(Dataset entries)
• • •
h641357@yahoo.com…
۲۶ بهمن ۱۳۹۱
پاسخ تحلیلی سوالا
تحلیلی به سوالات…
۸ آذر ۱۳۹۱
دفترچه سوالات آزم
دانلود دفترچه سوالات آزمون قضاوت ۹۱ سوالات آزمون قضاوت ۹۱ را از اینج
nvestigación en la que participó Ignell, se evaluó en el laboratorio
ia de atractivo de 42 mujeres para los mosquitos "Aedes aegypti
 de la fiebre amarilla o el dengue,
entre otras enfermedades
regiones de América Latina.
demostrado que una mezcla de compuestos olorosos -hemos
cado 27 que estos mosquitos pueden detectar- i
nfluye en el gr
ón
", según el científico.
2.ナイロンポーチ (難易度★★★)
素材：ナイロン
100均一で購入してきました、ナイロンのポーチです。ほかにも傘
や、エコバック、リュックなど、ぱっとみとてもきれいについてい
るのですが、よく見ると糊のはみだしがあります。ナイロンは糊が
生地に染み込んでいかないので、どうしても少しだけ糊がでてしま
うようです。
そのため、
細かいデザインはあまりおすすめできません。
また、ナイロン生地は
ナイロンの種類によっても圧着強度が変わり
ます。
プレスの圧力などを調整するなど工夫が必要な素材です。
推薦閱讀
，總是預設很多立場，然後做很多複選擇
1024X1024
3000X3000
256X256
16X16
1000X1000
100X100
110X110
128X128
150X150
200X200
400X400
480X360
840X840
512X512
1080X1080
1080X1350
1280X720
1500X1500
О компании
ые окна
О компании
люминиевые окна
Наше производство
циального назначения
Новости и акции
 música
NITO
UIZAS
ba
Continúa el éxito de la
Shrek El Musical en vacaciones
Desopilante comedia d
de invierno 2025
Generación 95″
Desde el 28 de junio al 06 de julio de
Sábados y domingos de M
• • •
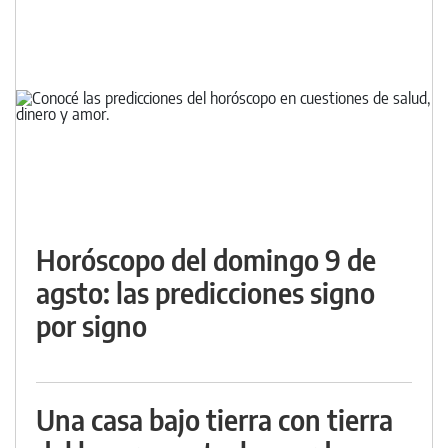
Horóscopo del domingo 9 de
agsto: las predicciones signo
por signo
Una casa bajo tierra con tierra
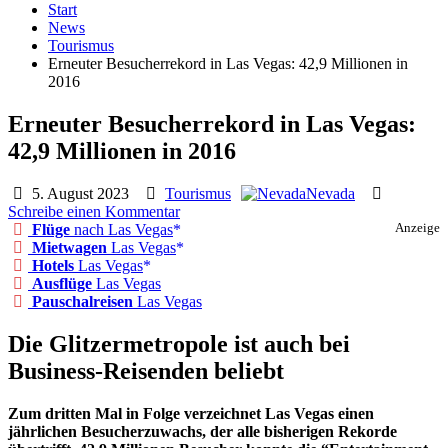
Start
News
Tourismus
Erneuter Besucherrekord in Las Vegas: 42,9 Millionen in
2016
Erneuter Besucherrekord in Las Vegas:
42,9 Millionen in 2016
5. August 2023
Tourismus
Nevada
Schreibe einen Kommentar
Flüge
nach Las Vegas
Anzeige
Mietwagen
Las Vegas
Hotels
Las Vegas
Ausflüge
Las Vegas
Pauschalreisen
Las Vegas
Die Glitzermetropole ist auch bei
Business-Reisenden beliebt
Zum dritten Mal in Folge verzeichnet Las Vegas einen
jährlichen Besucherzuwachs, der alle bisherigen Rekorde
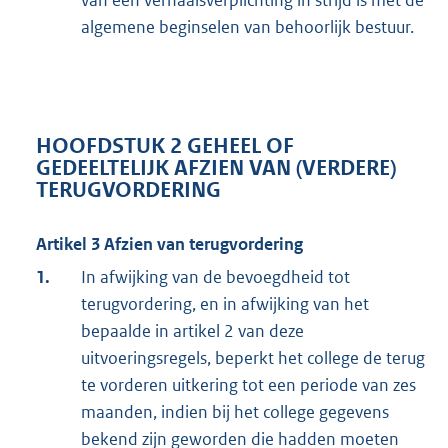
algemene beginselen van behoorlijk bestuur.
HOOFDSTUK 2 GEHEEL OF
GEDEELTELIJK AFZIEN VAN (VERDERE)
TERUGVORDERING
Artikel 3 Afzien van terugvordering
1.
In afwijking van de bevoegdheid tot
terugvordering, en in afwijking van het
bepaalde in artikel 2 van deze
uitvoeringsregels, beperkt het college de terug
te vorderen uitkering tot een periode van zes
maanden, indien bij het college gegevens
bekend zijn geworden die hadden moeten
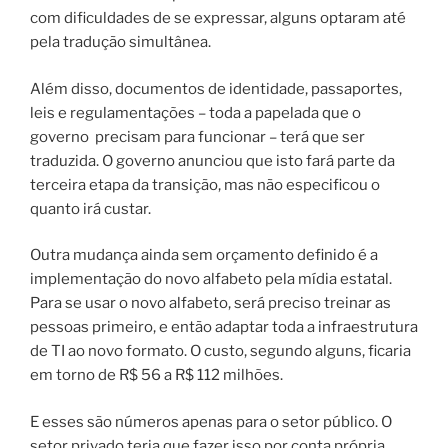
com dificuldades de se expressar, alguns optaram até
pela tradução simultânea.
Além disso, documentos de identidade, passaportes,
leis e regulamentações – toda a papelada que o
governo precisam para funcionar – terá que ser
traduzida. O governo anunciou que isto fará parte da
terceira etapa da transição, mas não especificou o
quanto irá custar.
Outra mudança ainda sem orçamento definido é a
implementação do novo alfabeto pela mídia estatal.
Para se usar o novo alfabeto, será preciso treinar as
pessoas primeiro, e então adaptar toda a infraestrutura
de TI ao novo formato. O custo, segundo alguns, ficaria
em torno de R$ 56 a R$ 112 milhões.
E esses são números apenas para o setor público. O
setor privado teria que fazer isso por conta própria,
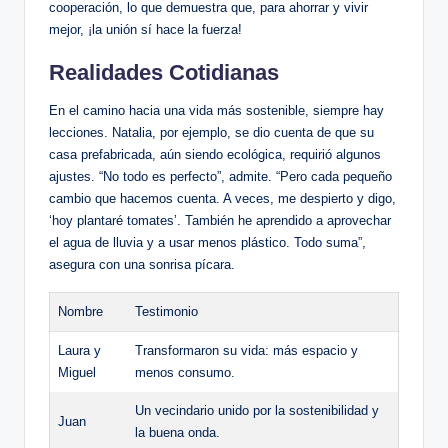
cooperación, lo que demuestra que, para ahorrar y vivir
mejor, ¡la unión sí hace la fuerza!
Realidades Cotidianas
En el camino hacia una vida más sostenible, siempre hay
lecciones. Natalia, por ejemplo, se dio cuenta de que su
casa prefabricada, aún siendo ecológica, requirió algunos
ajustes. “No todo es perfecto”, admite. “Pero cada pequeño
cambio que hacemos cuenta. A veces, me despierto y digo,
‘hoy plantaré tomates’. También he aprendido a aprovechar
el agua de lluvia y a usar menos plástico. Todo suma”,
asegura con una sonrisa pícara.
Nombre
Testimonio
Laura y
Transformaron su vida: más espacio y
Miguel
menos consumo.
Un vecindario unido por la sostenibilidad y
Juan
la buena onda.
• • •
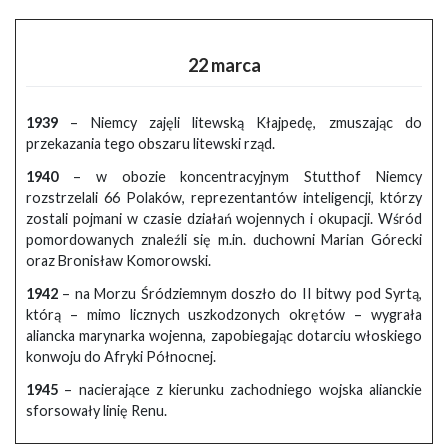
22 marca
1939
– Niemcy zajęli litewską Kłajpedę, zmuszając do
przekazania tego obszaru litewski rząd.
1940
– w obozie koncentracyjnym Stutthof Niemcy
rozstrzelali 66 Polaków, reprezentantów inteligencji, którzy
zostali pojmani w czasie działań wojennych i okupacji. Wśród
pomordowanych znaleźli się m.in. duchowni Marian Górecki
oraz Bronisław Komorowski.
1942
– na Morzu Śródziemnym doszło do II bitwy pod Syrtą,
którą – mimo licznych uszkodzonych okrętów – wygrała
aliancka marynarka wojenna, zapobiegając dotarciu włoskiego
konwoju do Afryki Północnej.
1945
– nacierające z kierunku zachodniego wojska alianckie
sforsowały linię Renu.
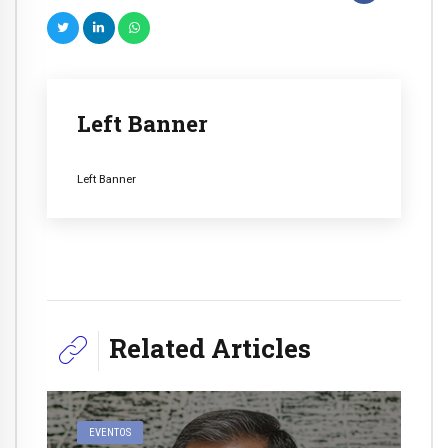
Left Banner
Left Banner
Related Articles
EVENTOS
• • •
EXERCISE PROMPT - Copy out the lines of the data where the word "novo" can be found.

TASK OUTPUT -
implementação do novo alfabeto pela mídia estatal.
Para se usar o novo alfabeto, será preciso treinar as
de TI ao novo formato. O custo, segundo alguns, ficaria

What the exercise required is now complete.